So if you present your RT "contrasts" (your t-tests, your ANOVAs, your regressions) in Josef Albers hues, then, yes, you're doing a very cost-effective version of brain imaging. (This is good news if you're a cognitive psychologist angling for that "cognitive neuroscience" faculty job: tout all your good work in one-voxel statistical parametric mapping of RT data; talk up your expertise in "RT-imaging"). In fact, you can probably even jerry-rig SPM to analyze your RT data and display it in that iron-hot color scale in the SPM glass brain. (Don't forget to turn off temporal smoothing and convolution with the HRF.) You too, devotee of RT methodology, can take advantage of the seductive allure of brain imaging.

But, but, but, but .... wait a second, you say! "RT is a behavioral measure, and fMRI is a brain measure. They're different!" This is something like a category error, I say. RT is a measure of elapsed time. It has zero scientific significance in and of itself. Its significance rests entirely in the interpretation given to it, the inferences made with it. And those inferences, as I have already mentioned, are about "mental effort", "cognitive processing", which are mere synonyms for "brain work", "brain activity". As a matter of fact, fMRI is only a little bit "closer to the metal" -- the measure is blood oxygenation and the inference is about neural activity in this or that region.

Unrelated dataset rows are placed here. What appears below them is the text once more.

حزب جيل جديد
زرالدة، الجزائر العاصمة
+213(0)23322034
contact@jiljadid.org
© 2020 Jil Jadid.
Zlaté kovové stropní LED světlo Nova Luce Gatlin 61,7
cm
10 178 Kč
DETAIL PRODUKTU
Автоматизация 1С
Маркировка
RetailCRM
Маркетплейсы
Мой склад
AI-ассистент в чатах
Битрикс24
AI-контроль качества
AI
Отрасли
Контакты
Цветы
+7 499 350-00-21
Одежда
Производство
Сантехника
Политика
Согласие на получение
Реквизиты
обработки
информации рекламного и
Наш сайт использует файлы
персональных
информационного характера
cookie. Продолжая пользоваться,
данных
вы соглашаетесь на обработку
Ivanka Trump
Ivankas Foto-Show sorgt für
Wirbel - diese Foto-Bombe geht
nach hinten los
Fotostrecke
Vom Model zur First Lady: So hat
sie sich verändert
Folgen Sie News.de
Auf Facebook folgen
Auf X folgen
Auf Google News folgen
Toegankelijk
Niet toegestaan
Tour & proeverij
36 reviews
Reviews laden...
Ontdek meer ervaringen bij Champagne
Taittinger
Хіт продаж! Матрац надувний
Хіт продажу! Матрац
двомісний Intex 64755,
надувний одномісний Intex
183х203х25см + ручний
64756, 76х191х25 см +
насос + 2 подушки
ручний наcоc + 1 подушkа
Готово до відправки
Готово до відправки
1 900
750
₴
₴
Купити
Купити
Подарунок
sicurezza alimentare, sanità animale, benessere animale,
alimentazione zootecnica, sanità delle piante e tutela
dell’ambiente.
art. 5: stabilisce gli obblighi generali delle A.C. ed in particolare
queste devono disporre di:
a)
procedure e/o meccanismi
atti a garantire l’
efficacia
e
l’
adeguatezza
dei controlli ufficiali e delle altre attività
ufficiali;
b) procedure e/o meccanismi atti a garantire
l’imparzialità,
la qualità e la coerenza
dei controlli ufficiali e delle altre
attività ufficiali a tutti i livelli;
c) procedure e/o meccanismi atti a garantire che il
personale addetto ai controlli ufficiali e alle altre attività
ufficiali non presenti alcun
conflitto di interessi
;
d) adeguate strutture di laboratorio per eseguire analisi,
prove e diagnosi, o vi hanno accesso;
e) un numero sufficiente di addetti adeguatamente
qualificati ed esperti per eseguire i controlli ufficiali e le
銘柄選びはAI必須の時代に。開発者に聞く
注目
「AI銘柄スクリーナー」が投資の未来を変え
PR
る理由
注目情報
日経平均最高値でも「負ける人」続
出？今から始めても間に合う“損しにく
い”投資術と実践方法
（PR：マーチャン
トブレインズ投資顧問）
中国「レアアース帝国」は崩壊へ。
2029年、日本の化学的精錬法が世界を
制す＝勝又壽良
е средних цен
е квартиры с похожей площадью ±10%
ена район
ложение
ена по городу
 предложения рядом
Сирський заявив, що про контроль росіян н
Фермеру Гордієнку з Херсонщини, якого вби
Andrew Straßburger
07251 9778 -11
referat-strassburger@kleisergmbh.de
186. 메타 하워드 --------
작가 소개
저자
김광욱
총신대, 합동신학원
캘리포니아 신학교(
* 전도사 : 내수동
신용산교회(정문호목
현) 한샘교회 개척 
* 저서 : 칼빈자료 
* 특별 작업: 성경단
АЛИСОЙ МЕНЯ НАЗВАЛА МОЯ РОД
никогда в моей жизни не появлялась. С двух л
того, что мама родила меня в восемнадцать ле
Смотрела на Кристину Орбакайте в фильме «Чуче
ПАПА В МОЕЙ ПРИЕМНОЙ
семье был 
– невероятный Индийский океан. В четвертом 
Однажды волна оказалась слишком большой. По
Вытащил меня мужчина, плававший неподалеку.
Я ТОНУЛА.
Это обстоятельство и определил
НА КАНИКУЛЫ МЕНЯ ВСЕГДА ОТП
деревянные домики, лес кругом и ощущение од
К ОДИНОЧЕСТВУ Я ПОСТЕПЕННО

Adrien Owen and colleagues have shown that patients in a vegetative state who otherwise have no way of communicating with the outside world, can nevertheless participate in simple psychological experiments while undergoing fMRI scanning. To answer "yes", the patient imagines that he or she is playing tennis, and a particular network of brain areas lights up. Thus, the patient communicates his or her intentions by "thinking" in a certain way. Is this a behavior? I don't see why not. It just so happens that this behavior is witnessed by an expensive MRI scanner, rather than a cheap "button box". The point being that the distinction between brain and behavior isn't so cut-and-dried.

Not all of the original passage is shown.